The reality in Saint Paul was that they acted pretty much the same as what occurred in this story.

Are there people who direct calls against tenants because they are African American? Yes.

Is it the City's obligation to respond to the call? Yes. (and if you read this case file the city did in this case too.)

Is it the City's job to make sure that they are enforcing the code? Yes.

Is it the City's job write up properties with violations and to not right up those that don't? Yes

Were there admitted to violations in EVERY case in all of these law suits in Saint Paul? Yes, everyone admitted to the violations.

Was there evidence that the City was concerned that African Americans could be targeted by code calls and were trying to make sure that DIDN'T happen? Yes, there were several times that came up in the case.

If the Supreme Court sides with the plaintiffs in the current law suit and allows what is left of the Saint Paul case to go forward, would the only people who could reap any financial benefit be the tenants of the buildings that had code violations? YES... there is nothing left of the case for the land lords.

Is what is left of the case the premis that cities should not enforce the code, since troubled buildings are more likely to house low income people and low income people are disproportionately people of color? YES

Would the net effect then of the City of Saint Paul losing the law suit be that no city could enforce any code? Yes

Is there any chance that Saint Paul can lose the case? NO


Chuck Repke

11:54 AM  
Anonymous Anonymous said...

The tenants are not even part of that lawsuit you stupid sap. How the hell do you think property owners sue for danages and the court gives those damages to someone else that is not even a party to the court case? And while we are at it .......while you are talking about admitted vioaltions why don't you talk about the false violations that were admitted to by the city inspectors? And the city concerned about targeting african americans? You dope..the city was very well aware of who they were targeting......also admitted by city officials. Get a clue

8:51 PM  
Anonymous Anonymous said...

8:51 actually the court has already determined that there were no false charges... and the court has already determined that the City was not targeting African Americans. So, maybe you should buy a clue or at least read the case stuff that Bob has already posted here.

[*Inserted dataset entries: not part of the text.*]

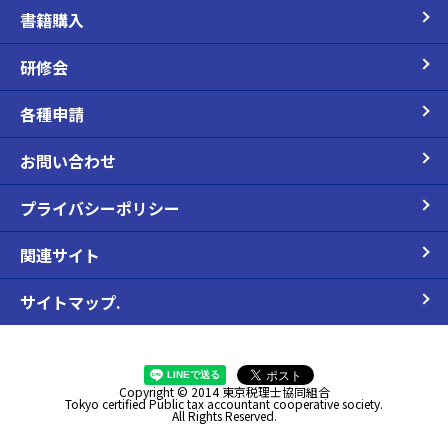
書籍購入
研修会
各種申請
お問い合わせ
プライバシーポリシー
関連サイト
サイトマップ.
Copyright © 2014 東京税理士協同組合
Tokyo certified Public tax accountant cooperative society.
All Rights Reserved.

There is one charge left in front of the court and that is even though the City did not target people of color, did the non-biased enforcement of the code have an adverse impact on people of color? That is the last charge. You can whine all you want, but that is all that is left of the case, the rest has been thrown out as the garbage that it was...

The court has said, that every property in the case had violations, that every property the enforcement was done even handed, but the question is, even if that was the case did people of color get victimized by fair enforcement? Because that still could be a HUD violation.

The City has argued at the Supreme Court that if the case is allowed to move forward and if the City was found to be guilty, it would mean that you couldn't enforce housing codes of any kind anywhere. Their argument is that property in disrepair will always rent for less, that poor people will be more likely to live in them because of that and that until things change in America there will be a disproportionate number of people of color in the low income population.

So, if you site a house for code violations and the house is repaired it may raise the rent; and if it isn't repaired it will be nailed shut. Either way that has an adverse impact on the tenant.

What the City is saying to the Supreme Court is that adverse impact of that kind should not be considered in housing cases. The law does not specifically address adverse impact on housing code enforcement and that if there isn't targeting and there isn't intent that you shouldn't have a HUD case. Otherwise the City loses the ability to have any health standard. You simply can not protect anyone since the worse properties will be rented for the lowest dollar amount and have a disproportionate number of people of color in those units.


Chuck Repke

9:56 AM  
Anonymous Anonymous said...

If cities cannot run a code enforcement program without making up untrue violations then maybe it is for the best that they cannot enforce any codes chuck.